Best Practices für Experimente
Verwenden Sie den minimalen nachweisbaren Effekt (MDE), um zu entscheiden, ob Ihr Experiment es wert ist, durchgeführt zu werden.
Roblox berechnet den MDE anhand Ihrer Zielmetrik und der Anzahl der Spieler pro Variante, die auf täglichen aktiven Benutzern, Rollout-Prozentsatz, Experimentdauer und Variantenaufteilungen basieren. Wenn der MDE für Ihre Zielmetrik zu hoch ist (zum Beispiel mehr als 100 %), ist es unwahrscheinlich, dass Sie statistische Signifikanz erreichen können. Spiele mit weniger als 1.000 täglichen aktiven Benutzern könnten Schwierigkeiten haben, nützliche Daten aus Experimenten zu gewinnen.

Beginnen Sie mit einer Hypothese. Anstatt einfach eine Variable zu ändern und die Ergebnisse zu überprüfen, schreiben Sie eine Ursache-Wirkung-Aussage darüber, was Sie geändert haben, was Sie erwarten, dass passiert, und warum.

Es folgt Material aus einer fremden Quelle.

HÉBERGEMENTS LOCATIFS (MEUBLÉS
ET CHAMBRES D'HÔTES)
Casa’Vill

Wenn Sie immer mehr experimentieren, kann es hilfreich sein, eine Reihe schriftlicher Hypothesen zu haben, die Ihre Ergebnisse begleiten, um Ihr Denken zu klären und neue Ideen für Experimente zu inspirieren.
Lassen Sie Experimente ihre volle Dauer laufen. Der Neuheitseffekt (vorübergehendes Interesse an einer Änderung, nicht weil sie besser ist, sondern weil sie neu ist) kann frühe Ergebnisse stark verzerren und manchmal dazu führen, dass sie in und aus der statistischen Signifikanz schwanken. Experimente vorzeitig zu beenden erhöht die Wahrscheinlichkeit, dass Sie voreilige Maßnahmen auf der Grundlage anomaler Spitzen ergreifen, die mehr Daten geglättet oder sogar widerlegt hätten.

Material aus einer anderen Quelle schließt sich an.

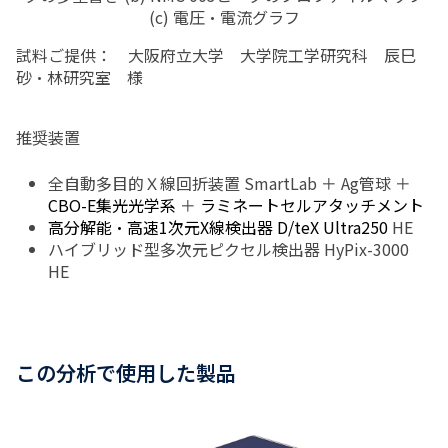
(c) 電圧・電流グラフ
試料ご提供： 大阪府立大学 大学院工学研究科 辰巳
砂・林研究室 様
推奨装置
全自動多目的Ｘ線回折装置 SmartLab ＋
Ag
管球 ＋
CBO-E
集光光学系
＋
ラミネートセルアタッチメント
高分解能・高速
1
次元
X
線検出器
D/teX Ultra250
HE
ハイブリッド型多次元ピクセル検出器 HyPix-3000
HE
この分析で使用した製品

Handeln Sie nicht ohne statistische Signifikanz. Selbst scheinbar große Änderungen im Spieler Verhalten sind möglicherweise nicht statistisch signifikant, in der Regel aufgrund einer kleinen Stichprobengröße. Wenn eine Änderung nicht statistisch signifikant ist, ignorieren Sie sie.

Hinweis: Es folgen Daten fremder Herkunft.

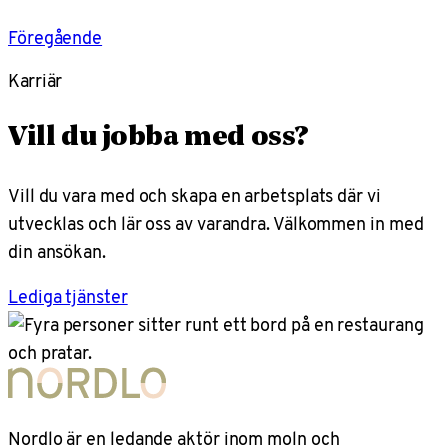
Föregående
Karriär
Vill du jobba med oss?
Vill du vara med och skapa en arbetsplats där vi
utvecklas och lär oss av varandra. Välkommen in med
din ansökan.
Lediga tjänster
Nordlo är en ledande aktör inom moln och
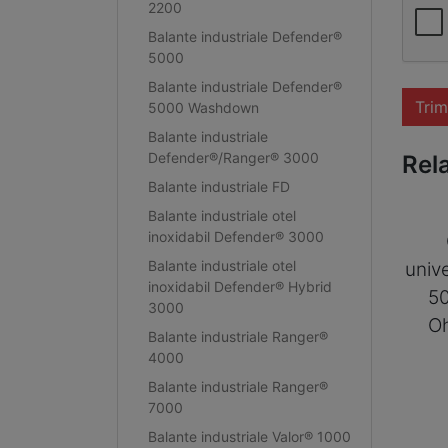
2200
Balante industriale Defender®
5000
Balante industriale Defender®
Trim
5000 Washdown
Balante industriale
Defender®/Ranger® 3000
Rel
Balante industriale FD
Balante industriale otel
inoxidabil Defender® 3000
Balante industriale otel
univ
inoxidabil Defender® Hybrid
50
3000
O
Balante industriale Ranger®
4000
Balante industriale Ranger®
7000
Balante industriale Valor® 1000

Vermeiden Sie Änderungen während Experimente. Größere Fehler müssen natürlich behoben werden, aber Änderungen am Spielinhalt können das Spieler Verhalten beeinflussen und Ihre Ergebnisse ungültig machen, selbst wenn die Änderungen scheinbar nichts mit Ihrem Experiment zu tun haben. Führen Sie auch nur dann Experimente gleichzeitig durch, wenn Sie sicher sind, dass sie sich nicht gegenseitig beeinflussen.
Verwenden Sie Vertrauensintervalle für tiefere Einblicke in Metriken und um nach Grenzfällen statistischer Signifikanz zu suchen. Wenn das Vertrauensintervall zu breit ist, könnte die Metrik niemals statistische Signifikanz erreichen.
Wenn eine Metrik signifikant steigt und eine andere signifikant sinkt, müssen Sie entscheiden, ob der Kompromiss es wert ist, möglicherweise in Verbindung mit anderen statistisch signifikanten Bewegungen.
Experimente liefern starke Signale, aber statistische Signifikanz handelt von Wahrscheinlichkeiten, nicht von Gewissheiten – daher das Vertrauensintervall. Datenvariabilität, Stichprobengröße und die Größe der Änderung beeinflussen alle die Wahrscheinlichkeit, dass erkannt wird, ob eine Variante das Spieler Verhalten beeinflusst hat. Jede Maßnahme, die Sie auf der Grundlage der Ergebnisse eines Experiments ergreifen, sollte gegen qualitative Daten wie Spielerfeedback und Ihre Gesamtvision für das Spiel abgewogen werden.
Dokumentieren Sie Ihre Erkenntnisse und Entscheidungen. Selbst wenn Sie sie nicht verwenden, um zusätzliche Experimente durchzuführen, kann ein Wissens- und Beweisbestand darüber informieren, wie Sie Ihre Spiele gestalten.